A Time and a Place

 

Jeremy Millar

 

  Padova. Summer 1995.

Leaving behind the parallel lines of steel which brought me here, I descend. I close my eyes tight, trying to shake the visual stain which dully persists there, squeezing their lids between finger and thumb ( although I’m uncertain as to why). I replace my sunglasses, and the colour within the scene begins to assume (what I assume is) its proper density. After taking a drink of unpleasantly warm water, I scrape my black nylon bag over my shoulders, its presence on my back reminding me of the wetness which the plastic seat has already drawn out of me. Down stone steps, I enter the subway.
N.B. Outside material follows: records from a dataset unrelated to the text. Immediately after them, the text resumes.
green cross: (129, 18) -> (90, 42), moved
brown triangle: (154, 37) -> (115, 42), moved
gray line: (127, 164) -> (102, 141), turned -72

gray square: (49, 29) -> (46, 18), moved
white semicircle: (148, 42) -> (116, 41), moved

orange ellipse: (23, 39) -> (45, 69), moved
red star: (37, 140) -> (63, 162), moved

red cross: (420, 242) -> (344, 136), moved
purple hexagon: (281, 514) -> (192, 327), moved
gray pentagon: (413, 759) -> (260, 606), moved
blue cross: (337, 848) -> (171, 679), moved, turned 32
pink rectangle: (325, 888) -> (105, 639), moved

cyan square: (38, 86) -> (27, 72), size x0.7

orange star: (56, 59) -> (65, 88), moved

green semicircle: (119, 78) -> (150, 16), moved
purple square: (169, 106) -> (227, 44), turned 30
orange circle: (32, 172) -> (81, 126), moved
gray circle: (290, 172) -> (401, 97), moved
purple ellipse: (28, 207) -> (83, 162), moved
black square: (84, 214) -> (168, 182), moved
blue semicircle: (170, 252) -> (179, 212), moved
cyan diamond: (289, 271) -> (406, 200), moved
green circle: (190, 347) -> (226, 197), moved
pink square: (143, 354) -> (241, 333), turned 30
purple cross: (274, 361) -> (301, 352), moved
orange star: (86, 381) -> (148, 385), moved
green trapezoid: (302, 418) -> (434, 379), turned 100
A pile of sawdust lies in the corner, at the base of the steps, soaking something up. The station, like many in the region, is long and low, like the platforms, its cool clean forms reminiscent of a time which some are only too happy to remember, others too sad to forget. Outside, blocks of the reddest roses make shapes between lines of taxis. I move south along Corso del Popolo, past a Chinese supermarket and a discount bookstore, into which I stare while waiting to cross the road. A bridge leads over what is mainly water, with the old city walls which remain, in part, on the left. A park, veined with pathways, half-opens to me, a gateway there, and next to it, a newsagents stall, on one of its sides cheap flesh cheaply printed. Behind it, in the small, plain brick chapel are the most important frescoes ever painted. I wonder why it’s sometimes called the ‘Arena Chapel’ while in front of it, on a patch of gravel and dirt, two African men kick a football erratically, back and forth, while a group of Italians on mopeds watch, smoking.
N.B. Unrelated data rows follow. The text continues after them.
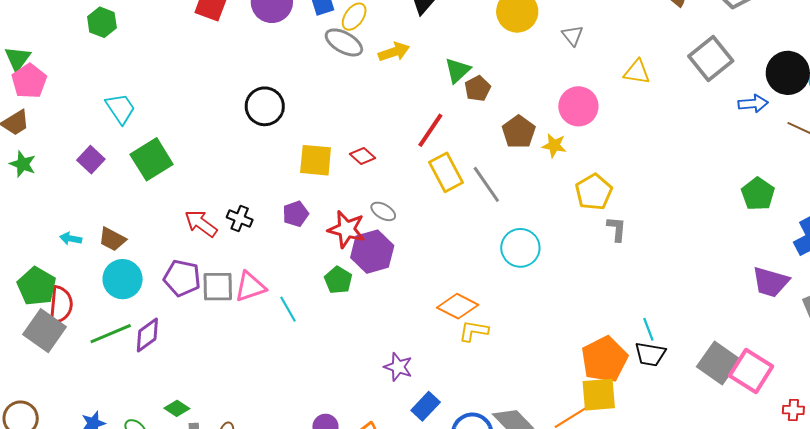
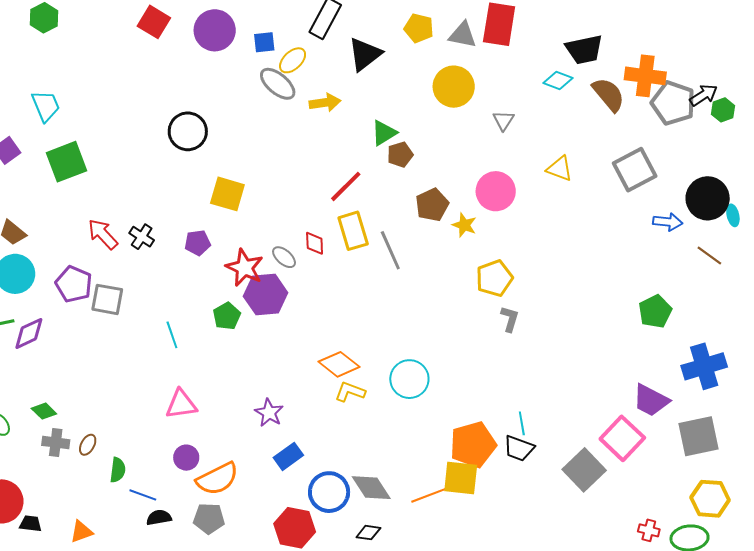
red diamond: (362, 156) -> (315, 243), moved, turned 35
cyan circle: (520, 248) -> (409, 379), moved
pink triangle: (250, 287) -> (181, 404), moved
pink square: (751, 371) -> (622, 438), moved

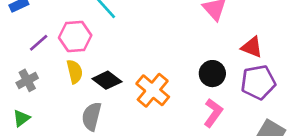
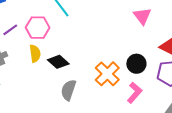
orange cross: (153, 90) -> (107, 74), moved
gray semicircle: (92, 116) -> (68, 90), moved

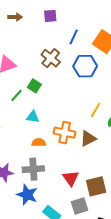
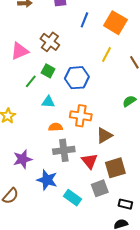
brown cross: (51, 58) -> (50, 42), moved
blue hexagon: (85, 66) -> (77, 78), moved
yellow line: (96, 110) -> (107, 54), moved
brown triangle: (88, 139) -> (104, 135), moved
gray cross: (33, 169) -> (64, 150), moved

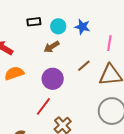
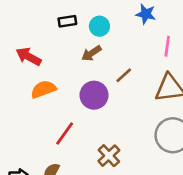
blue star: (82, 27) -> (146, 14), moved
brown line: (84, 66) -> (124, 75), moved
red line: (43, 106) -> (65, 133), moved

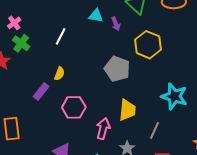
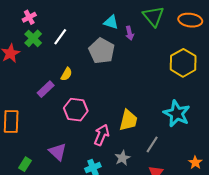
white line: (61, 36) -> (60, 37), moved
yellow hexagon: (148, 45) -> (183, 63), moved
gray pentagon: (117, 69) -> (102, 51), moved

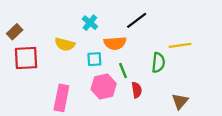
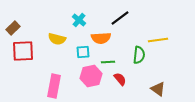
green line: (123, 71) -> (108, 62), turned -72
red semicircle: (137, 90) -> (120, 79), turned -32
brown triangle: (180, 101) -> (158, 89), turned -35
Two coaches are parked abstractly in front of the Erimatani. Shell suits rustle down the steps and shimmer on the pavement, like puddles of heat haze. The rest of the street is as empty as the afternoon sky, and I walk past stores of modern silk and antique wood. I come to the university buildings and try to recall what I had learned about the institution. Inside is the world’s first permanent anatomy theatre, like a scale model of a mile-high stadium, built at the same time that Galileo was teaching physics here. Galileo taught physics here. His lectern is inside.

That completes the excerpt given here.